**Work instructions**
The whole answer is the data below, retyped exactly.

**Material provided**
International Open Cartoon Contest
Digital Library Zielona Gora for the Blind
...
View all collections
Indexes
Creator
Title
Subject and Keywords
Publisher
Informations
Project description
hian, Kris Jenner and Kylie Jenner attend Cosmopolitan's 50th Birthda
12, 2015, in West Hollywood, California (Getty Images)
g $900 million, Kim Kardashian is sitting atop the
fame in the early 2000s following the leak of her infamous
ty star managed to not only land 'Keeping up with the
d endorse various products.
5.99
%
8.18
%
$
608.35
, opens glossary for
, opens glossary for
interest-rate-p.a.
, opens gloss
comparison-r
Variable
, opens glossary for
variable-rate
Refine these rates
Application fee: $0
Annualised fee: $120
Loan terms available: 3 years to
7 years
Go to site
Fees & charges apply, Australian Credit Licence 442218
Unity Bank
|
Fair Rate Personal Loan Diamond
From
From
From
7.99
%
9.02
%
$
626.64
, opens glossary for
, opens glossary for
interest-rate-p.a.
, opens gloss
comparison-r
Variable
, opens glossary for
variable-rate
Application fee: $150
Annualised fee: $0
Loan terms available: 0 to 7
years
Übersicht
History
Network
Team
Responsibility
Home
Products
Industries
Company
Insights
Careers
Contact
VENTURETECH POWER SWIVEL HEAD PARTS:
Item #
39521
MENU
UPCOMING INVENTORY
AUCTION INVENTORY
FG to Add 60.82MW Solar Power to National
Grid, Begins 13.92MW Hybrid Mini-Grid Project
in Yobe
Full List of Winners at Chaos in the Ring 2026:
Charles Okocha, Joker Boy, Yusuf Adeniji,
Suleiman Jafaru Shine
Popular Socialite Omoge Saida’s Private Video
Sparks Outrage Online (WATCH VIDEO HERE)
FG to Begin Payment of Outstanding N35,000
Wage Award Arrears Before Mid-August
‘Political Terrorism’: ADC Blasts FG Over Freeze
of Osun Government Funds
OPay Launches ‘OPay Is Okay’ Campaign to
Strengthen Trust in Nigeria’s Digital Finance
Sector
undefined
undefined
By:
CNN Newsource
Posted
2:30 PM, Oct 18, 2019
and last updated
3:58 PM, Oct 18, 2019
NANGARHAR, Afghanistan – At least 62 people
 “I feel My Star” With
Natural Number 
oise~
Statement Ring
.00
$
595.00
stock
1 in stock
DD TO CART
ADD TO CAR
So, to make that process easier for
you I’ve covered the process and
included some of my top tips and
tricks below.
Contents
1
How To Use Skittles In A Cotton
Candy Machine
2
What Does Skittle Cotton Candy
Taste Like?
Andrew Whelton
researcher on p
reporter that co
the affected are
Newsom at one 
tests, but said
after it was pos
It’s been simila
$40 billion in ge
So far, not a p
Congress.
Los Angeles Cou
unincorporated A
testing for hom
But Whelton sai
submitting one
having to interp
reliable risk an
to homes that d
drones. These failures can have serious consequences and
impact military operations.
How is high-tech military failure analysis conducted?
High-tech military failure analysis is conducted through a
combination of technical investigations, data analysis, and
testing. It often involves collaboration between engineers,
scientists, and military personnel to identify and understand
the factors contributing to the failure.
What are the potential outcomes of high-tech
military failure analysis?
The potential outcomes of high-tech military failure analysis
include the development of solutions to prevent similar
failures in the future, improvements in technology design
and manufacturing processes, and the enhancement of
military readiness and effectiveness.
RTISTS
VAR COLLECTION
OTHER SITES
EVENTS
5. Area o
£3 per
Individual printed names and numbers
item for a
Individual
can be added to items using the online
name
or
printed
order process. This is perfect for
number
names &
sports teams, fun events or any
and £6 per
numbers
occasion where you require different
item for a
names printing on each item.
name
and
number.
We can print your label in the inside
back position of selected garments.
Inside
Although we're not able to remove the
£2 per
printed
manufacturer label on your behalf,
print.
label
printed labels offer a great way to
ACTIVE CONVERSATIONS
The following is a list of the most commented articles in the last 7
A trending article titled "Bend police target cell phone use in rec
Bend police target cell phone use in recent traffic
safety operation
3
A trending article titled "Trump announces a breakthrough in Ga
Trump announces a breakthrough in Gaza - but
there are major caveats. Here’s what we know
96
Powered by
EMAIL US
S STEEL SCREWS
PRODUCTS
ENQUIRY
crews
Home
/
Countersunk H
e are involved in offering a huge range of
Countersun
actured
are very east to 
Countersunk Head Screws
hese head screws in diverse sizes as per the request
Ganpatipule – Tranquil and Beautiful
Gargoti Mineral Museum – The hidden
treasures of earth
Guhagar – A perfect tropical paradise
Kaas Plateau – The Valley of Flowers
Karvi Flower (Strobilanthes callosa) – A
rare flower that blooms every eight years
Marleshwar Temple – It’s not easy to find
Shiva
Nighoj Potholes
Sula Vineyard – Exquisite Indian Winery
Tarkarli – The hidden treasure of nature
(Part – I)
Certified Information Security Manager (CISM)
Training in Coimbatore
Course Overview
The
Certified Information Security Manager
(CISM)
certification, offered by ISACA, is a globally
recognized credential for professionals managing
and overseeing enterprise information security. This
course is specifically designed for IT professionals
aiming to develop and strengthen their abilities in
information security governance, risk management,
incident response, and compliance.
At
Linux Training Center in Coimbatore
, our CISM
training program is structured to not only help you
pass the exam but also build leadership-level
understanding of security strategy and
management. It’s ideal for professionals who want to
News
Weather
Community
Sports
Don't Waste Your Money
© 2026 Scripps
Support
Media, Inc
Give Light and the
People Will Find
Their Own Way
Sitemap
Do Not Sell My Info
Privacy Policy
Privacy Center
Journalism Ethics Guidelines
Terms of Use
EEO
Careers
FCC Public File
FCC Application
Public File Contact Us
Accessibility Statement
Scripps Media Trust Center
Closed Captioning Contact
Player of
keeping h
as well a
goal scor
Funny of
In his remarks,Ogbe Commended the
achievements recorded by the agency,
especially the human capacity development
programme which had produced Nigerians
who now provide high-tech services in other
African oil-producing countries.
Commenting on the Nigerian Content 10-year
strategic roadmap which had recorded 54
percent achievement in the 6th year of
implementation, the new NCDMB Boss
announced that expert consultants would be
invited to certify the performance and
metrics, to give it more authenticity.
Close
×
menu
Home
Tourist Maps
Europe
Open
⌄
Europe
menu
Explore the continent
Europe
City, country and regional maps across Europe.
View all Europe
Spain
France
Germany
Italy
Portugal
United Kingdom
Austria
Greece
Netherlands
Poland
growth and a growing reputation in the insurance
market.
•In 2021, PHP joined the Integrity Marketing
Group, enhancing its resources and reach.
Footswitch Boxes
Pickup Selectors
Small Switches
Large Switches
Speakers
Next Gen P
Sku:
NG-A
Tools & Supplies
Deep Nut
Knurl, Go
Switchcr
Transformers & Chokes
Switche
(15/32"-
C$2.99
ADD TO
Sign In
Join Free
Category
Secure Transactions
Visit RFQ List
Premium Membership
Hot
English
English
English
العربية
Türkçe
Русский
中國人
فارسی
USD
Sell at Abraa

**Written solution**
International Open Cartoon Contest
Digital Library Zielona Gora for the Blind
...
View all collections
Indexes
Creator
Title
Subject and Keywords
Publisher
Informations
Project description
hian, Kris Jenner and Kylie Jenner attend Cosmopolitan's 50th Birthda
12, 2015, in West Hollywood, California (Getty Images)
g $900 million, Kim Kardashian is sitting atop the
fame in the early 2000s following the leak of her infamous
ty star managed to not only land 'Keeping up with the
d endorse various products.
5.99
%
8.18
%
$
608.35
, opens glossary for
, opens glossary for
interest-rate-p.a.
, opens gloss
comparison-r
Variable
, opens glossary for
variable-rate
Refine these rates
Application fee: $0
Annualised fee: $120
Loan terms available: 3 years to
7 years
Go to site
Fees & charges apply, Australian Credit Licence 442218
Unity Bank
|
Fair Rate Personal Loan Diamond
From
From
From
7.99
%
9.02
%
$
626.64
, opens glossary for
, opens glossary for
interest-rate-p.a.
, opens gloss
comparison-r
Variable
, opens glossary for
variable-rate
Application fee: $150
Annualised fee: $0
Loan terms available: 0 to 7
years
Übersicht
History
Network
Team
Responsibility
Home
Products
Industries
Company
Insights
Careers
Contact
VENTURETECH POWER SWIVEL HEAD PARTS:
Item #
39521
MENU
UPCOMING INVENTORY
AUCTION INVENTORY
FG to Add 60.82MW Solar Power to National
Grid, Begins 13.92MW Hybrid Mini-Grid Project
in Yobe
Full List of Winners at Chaos in the Ring 2026:
Charles Okocha, Joker Boy, Yusuf Adeniji,
Suleiman Jafaru Shine
Popular Socialite Omoge Saida’s Private Video
Sparks Outrage Online (WATCH VIDEO HERE)
FG to Begin Payment of Outstanding N35,000
Wage Award Arrears Before Mid-August
‘Political Terrorism’: ADC Blasts FG Over Freeze
of Osun Government Funds
OPay Launches ‘OPay Is Okay’ Campaign to
Strengthen Trust in Nigeria’s Digital Finance
Sector
undefined
undefined
By:
CNN Newsource
Posted
2:30 PM, Oct 18, 2019
and last updated
3:58 PM, Oct 18, 2019
NANGARHAR, Afghanistan – At least 62 people
 “I feel My Star” With
Natural Number 
oise~
Statement Ring
.00
$
595.00
stock
1 in stock
DD TO CART
ADD TO CAR
So, to make that process easier for
you I’ve covered the process and
included some of my top tips and
tricks below.
Contents
1
How To Use Skittles In A Cotton
Candy Machine
2
What Does Skittle Cotton Candy
Taste Like?
Andrew Whelton
researcher on p
reporter that co
the affected are
Newsom at one 
tests, but said
after it was pos
It’s been simila
$40 billion in ge
So far, not a p
Congress.
Los Angeles Cou
unincorporated A
testing for hom
But Whelton sai
submitting one
having to interp
reliable risk an
to homes that d
drones. These failures can have serious consequences and
impact military operations.
How is high-tech military failure analysis conducted?
High-tech military failure analysis is conducted through a
combination of technical investigations, data analysis, and
testing. It often involves collaboration between engineers,
scientists, and military personnel to identify and understand
the factors contributing to the failure.
What are the potential outcomes of high-tech
military failure analysis?
The potential outcomes of high-tech military failure analysis
include the development of solutions to prevent similar
failures in the future, improvements in technology design
and manufacturing processes, and the enhancement of
military readiness and effectiveness.
RTISTS
VAR COLLECTION
OTHER SITES
EVENTS
5. Area o
£3 per
Individual printed names and numbers
item for a
Individual
can be added to items using the online
name
or
printed
order process. This is perfect for
number
names &
sports teams, fun events or any
and £6 per
numbers
occasion where you require different
item for a
names printing on each item.
name
and
number.
We can print your label in the inside
back position of selected garments.
Inside
Although we're not able to remove the
£2 per
printed
manufacturer label on your behalf,
print.
label
printed labels offer a great way to
ACTIVE CONVERSATIONS
The following is a list of the most commented articles in the last 7
A trending article titled "Bend police target cell phone use in rec
Bend police target cell phone use in recent traffic
safety operation
3
A trending article titled "Trump announces a breakthrough in Ga
Trump announces a breakthrough in Gaza - but
there are major caveats. Here’s what we know
96
Powered by
EMAIL US
S STEEL SCREWS
PRODUCTS
ENQUIRY
crews
Home
/
Countersunk H
e are involved in offering a huge range of
Countersun
actured
are very east to 
Countersunk Head Screws
hese head screws in diverse sizes as per the request
Ganpatipule – Tranquil and Beautiful
Gargoti Mineral Museum – The hidden
treasures of earth
Guhagar – A perfect tropical paradise
Kaas Plateau – The Valley of Flowers
Karvi Flower (Strobilanthes callosa) – A
rare flower that blooms every eight years
Marleshwar Temple – It’s not easy to find
Shiva
Nighoj Potholes
Sula Vineyard – Exquisite Indian Winery
Tarkarli – The hidden treasure of nature
(Part – I)
Certified Information Security Manager (CISM)
Training in Coimbatore
Course Overview
The
Certified Information Security Manager
(CISM)
certification, offered by ISACA, is a globally
recognized credential for professionals managing
and overseeing enterprise information security. This
course is specifically designed for IT professionals
aiming to develop and strengthen their abilities in
information security governance, risk management,
incident response, and compliance.
At
Linux Training Center in Coimbatore
, our CISM
training program is structured to not only help you
pass the exam but also build leadership-level
understanding of security strategy and
management. It’s ideal for professionals who want to
News
Weather
Community
Sports
Don't Waste Your Money
© 2026 Scripps
Support
Media, Inc
Give Light and the
People Will Find
Their Own Way
Sitemap
Do Not Sell My Info
Privacy Policy
Privacy Center
Journalism Ethics Guidelines
Terms of Use
EEO
Careers
FCC Public File
FCC Application
Public File Contact Us
Accessibility Statement
Scripps Media Trust Center
Closed Captioning Contact
Player of
keeping h
as well a
goal scor
Funny of
In his remarks,Ogbe Commended the
achievements recorded by the agency,
especially the human capacity development
programme which had produced Nigerians
who now provide high-tech services in other
African oil-producing countries.
Commenting on the Nigerian Content 10-year
strategic roadmap which had recorded 54
percent achievement in the 6th year of
implementation, the new NCDMB Boss
announced that expert consultants would be
invited to certify the performance and
metrics, to give it more authenticity.
Close
×
menu
Home
Tourist Maps
Europe
Open
⌄
Europe
menu
Explore the continent
Europe
City, country and regional maps across Europe.
View all Europe
Spain
France
Germany
Italy
Portugal
United Kingdom
Austria
Greece
Netherlands
Poland
growth and a growing reputation in the insurance
market.
•In 2021, PHP joined the Integrity Marketing
Group, enhancing its resources and reach.
Footswitch Boxes
Pickup Selectors
Small Switches
Large Switches
Speakers
Next Gen P
Sku:
NG-A
Tools & Supplies
Deep Nut
Knurl, Go
Switchcr
Transformers & Chokes
Switche
(15/32"-
C$2.99
ADD TO
Sign In
Join Free
Category
Secure Transactions
Visit RFQ List
Premium Membership
Hot
English
English
English
العربية
Türkçe
Русский
中國人
فارسی
USD
Sell at Abraa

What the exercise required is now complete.